■ AIM OF THE TASK ■
Retype, word for word, every line from the one holding "wprowadzenie jednostek ratunkowych, szybkie" through the one holding "novembre 2006 portant" in the entries below, both included, and only those lines.

____ THE RECORDS

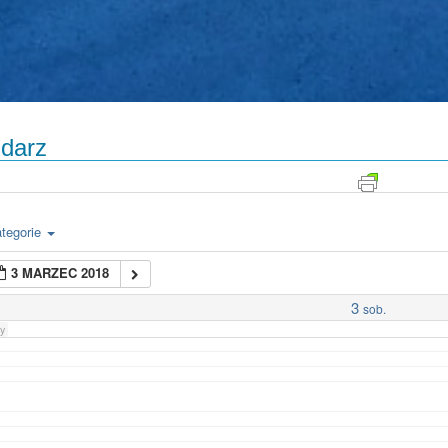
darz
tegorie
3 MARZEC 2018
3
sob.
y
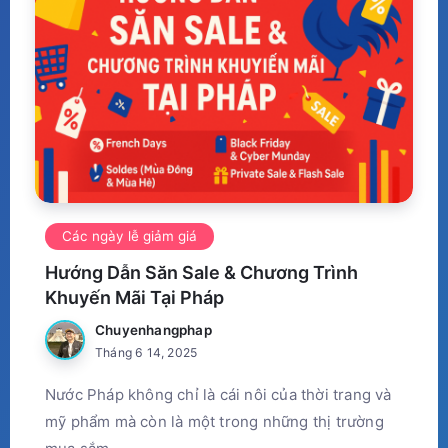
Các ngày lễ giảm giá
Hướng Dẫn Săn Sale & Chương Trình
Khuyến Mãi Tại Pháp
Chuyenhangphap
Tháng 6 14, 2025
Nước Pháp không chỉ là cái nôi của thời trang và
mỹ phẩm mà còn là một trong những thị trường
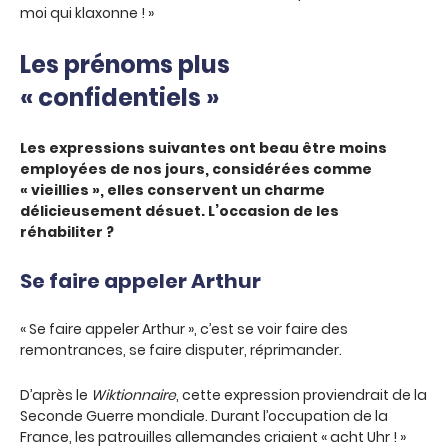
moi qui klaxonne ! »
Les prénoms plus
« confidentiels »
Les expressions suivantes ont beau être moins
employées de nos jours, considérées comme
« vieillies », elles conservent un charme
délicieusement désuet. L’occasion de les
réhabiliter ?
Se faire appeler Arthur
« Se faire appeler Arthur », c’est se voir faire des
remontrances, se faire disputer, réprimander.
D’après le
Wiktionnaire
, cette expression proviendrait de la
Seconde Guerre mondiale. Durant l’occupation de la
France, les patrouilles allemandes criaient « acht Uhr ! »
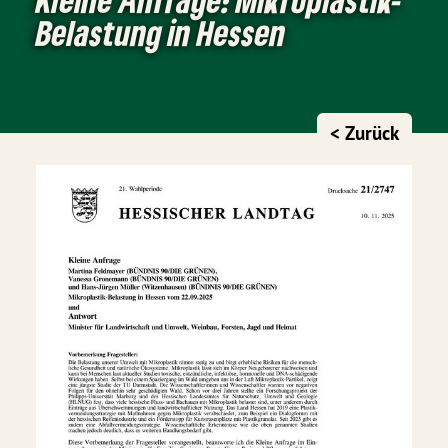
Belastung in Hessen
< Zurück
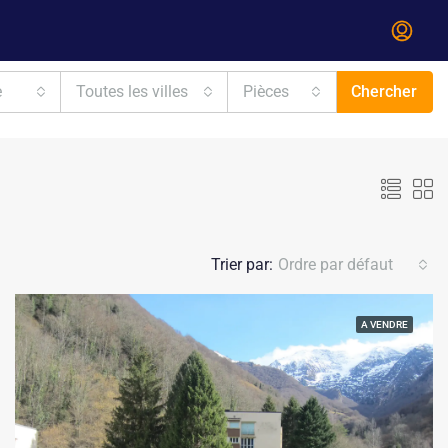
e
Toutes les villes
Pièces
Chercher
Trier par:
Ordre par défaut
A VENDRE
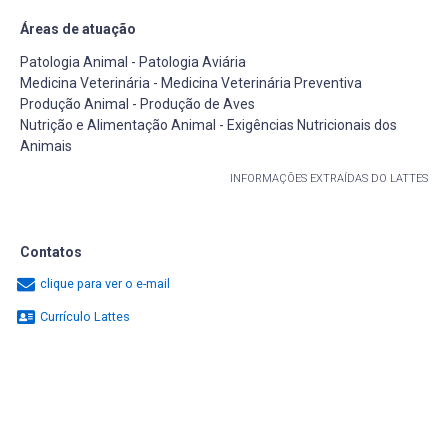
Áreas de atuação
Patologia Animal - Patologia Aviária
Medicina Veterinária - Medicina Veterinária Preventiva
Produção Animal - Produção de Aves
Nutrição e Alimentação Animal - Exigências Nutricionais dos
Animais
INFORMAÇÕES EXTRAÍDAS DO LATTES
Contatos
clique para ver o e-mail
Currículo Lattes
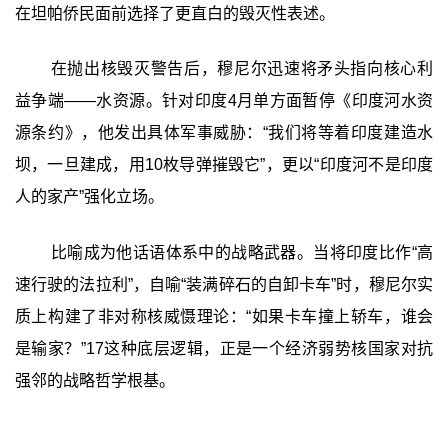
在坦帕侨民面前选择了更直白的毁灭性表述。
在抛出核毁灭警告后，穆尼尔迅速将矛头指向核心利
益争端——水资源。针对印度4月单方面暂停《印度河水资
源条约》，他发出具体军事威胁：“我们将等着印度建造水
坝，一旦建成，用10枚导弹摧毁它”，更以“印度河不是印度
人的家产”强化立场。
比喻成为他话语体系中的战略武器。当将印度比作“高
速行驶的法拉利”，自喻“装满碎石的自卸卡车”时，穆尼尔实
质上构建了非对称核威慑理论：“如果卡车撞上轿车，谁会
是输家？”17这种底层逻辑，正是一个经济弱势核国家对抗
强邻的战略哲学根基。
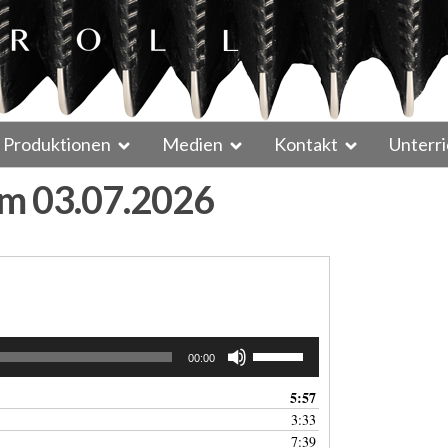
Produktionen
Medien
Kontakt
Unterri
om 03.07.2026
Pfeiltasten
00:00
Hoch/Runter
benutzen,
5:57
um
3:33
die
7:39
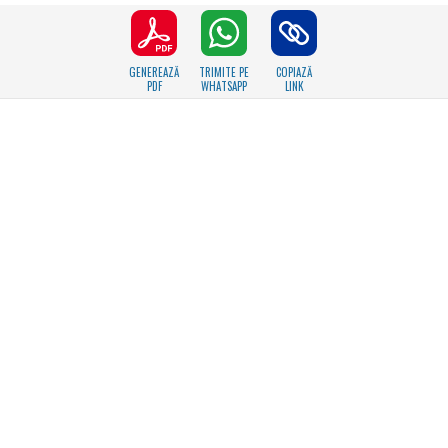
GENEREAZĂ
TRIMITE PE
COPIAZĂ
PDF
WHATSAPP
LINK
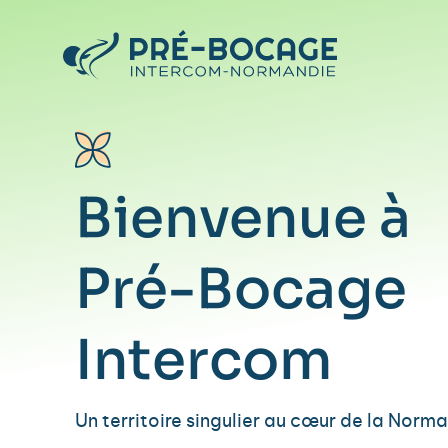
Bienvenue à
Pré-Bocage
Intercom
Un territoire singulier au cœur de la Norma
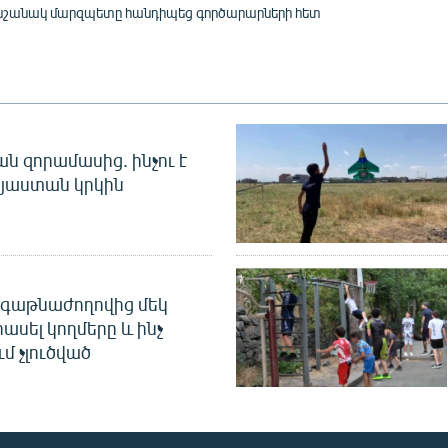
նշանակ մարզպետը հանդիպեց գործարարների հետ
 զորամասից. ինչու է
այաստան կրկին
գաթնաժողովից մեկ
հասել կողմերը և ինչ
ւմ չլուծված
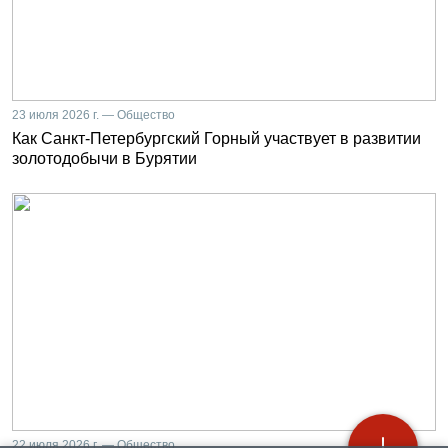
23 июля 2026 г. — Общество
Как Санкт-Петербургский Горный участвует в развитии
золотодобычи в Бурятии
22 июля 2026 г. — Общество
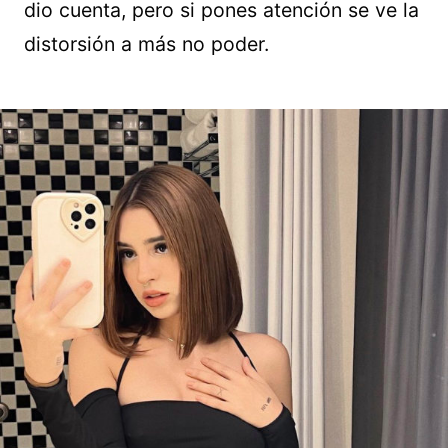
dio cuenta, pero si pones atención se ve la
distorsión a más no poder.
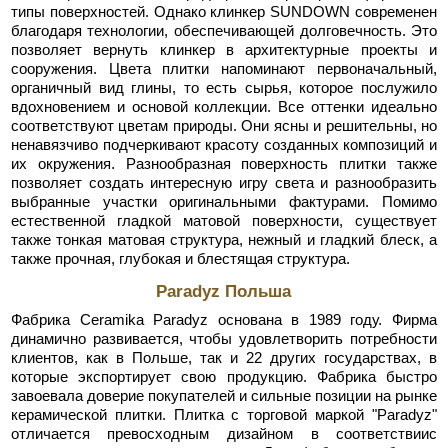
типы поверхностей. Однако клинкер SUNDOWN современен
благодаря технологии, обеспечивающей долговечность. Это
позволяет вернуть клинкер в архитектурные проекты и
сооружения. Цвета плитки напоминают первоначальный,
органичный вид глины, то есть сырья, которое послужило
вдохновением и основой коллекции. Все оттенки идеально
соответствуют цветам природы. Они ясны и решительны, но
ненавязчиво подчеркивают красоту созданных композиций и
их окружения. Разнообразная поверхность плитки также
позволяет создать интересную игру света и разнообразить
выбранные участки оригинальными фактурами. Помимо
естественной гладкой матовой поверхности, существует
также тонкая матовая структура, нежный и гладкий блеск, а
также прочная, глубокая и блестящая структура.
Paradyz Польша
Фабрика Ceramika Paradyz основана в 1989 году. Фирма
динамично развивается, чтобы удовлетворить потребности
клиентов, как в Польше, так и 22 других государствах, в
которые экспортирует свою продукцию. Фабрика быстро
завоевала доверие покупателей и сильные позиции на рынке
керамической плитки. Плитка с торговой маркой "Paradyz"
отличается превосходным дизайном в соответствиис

________
____ THE RECORDS

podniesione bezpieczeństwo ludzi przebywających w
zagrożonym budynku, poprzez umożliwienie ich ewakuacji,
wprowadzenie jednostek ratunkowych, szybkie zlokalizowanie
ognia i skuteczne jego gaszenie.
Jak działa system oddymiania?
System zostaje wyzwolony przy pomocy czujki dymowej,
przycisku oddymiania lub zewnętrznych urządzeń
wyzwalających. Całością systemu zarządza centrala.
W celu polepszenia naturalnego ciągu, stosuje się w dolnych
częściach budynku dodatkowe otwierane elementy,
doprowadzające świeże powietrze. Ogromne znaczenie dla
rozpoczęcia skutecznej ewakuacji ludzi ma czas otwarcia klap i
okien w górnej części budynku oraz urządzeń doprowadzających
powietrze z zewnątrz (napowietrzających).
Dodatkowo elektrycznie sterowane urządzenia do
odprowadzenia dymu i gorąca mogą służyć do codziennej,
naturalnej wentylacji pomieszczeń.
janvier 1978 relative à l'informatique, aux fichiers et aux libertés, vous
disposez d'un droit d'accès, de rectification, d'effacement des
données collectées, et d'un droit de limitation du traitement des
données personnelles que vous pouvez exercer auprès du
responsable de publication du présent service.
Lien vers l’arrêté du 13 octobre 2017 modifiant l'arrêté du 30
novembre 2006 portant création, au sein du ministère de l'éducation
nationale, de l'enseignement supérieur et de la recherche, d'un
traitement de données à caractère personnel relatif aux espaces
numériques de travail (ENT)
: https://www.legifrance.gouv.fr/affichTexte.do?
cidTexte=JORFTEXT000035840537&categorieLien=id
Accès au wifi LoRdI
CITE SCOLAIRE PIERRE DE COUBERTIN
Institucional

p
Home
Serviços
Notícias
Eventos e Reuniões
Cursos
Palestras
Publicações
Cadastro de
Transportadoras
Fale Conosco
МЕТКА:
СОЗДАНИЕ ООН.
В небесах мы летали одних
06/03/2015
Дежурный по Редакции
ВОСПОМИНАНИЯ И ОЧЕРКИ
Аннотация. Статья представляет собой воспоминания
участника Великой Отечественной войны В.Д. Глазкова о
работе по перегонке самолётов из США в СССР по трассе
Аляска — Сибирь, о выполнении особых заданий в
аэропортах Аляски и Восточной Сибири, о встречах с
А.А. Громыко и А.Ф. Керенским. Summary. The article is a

________

■ SOLUTION FOR THIS EXERCISE ■
wprowadzenie jednostek ratunkowych, szybkie zlokalizowanie
ognia i skuteczne jego gaszenie.
Jak działa system oddymiania?
System zostaje wyzwolony przy pomocy czujki dymowej,
przycisku oddymiania lub zewnętrznych urządzeń
wyzwalających. Całością systemu zarządza centrala.
W celu polepszenia naturalnego ciągu, stosuje się w dolnych
częściach budynku dodatkowe otwierane elementy,
doprowadzające świeże powietrze. Ogromne znaczenie dla
rozpoczęcia skutecznej ewakuacji ludzi ma czas otwarcia klap i
okien w górnej części budynku oraz urządzeń doprowadzających
powietrze z zewnątrz (napowietrzających).
Dodatkowo elektrycznie sterowane urządzenia do
odprowadzenia dymu i gorąca mogą służyć do codziennej,
naturalnej wentylacji pomieszczeń.
janvier 1978 relative à l'informatique, aux fichiers et aux libertés, vous
disposez d'un droit d'accès, de rectification, d'effacement des
données collectées, et d'un droit de limitation du traitement des
données personnelles que vous pouvez exercer auprès du
responsable de publication du présent service.
Lien vers l’arrêté du 13 octobre 2017 modifiant l'arrêté du 30
novembre 2006 portant création, au sein du ministère de l'éducation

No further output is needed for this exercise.